24, Season 7: 6-8 AM

And here we are, with the final installment of 24 for the season. Unlike previous seasons, this one didn't end neatly; it left some things hanging for next season. Will Renee torture Wilson? Will Jack be cured of his disease? Will we end up with yet another President? 24 goes through them like Nancy Pelosi goes through lies about the CIA.

-Here's a lesson for Tony:

I can't believe that happened to him. That's so cliche. Remember when The Incredibles mocked monologuing?

-Kim was pretty impressive tonight. When she went off chasing the long-haired bad guy, I thought that was dumb, but it worked well. She even got to whip out the computer skills. I thought it was great when she yelled "Dammit!" when her cell phone died. Like father, like daughter.

-In the aforementioned chase scene, I think we saw the first competent generic law enforcement officer of the season.
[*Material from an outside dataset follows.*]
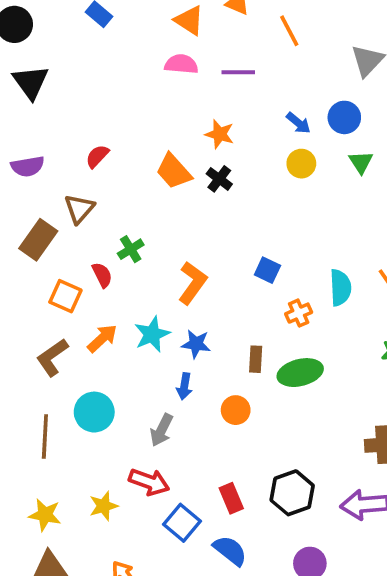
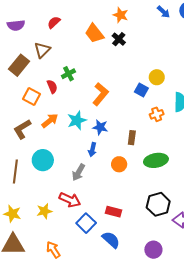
yellow circle: (301, 164) -> (157, 77), moved
green ellipse: (300, 373) -> (156, 160), moved
black hexagon: (292, 493) -> (158, 204), moved
red rectangle: (231, 498) -> (113, 212), turned -56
Usually, bit-player LEOs are only there to get shot, but this one actually stopped the fleeing long-haired guy with a few well-placed bullets.

-I determined that Tony pulled a quintuple cross this season. Before this season, he was good, then dead, but then he went to alive and bad, good, then bad, then kinda good at the end.

-If I remembered the other seasons of 24 well enough, I'd try to rank this one overall. I don't, though, so I'll merely say that it probably belongs in the bottom half.

Thanks, all, for bearing with me through this season. Thanks also to M and A for being my 24 buddies. See you next season.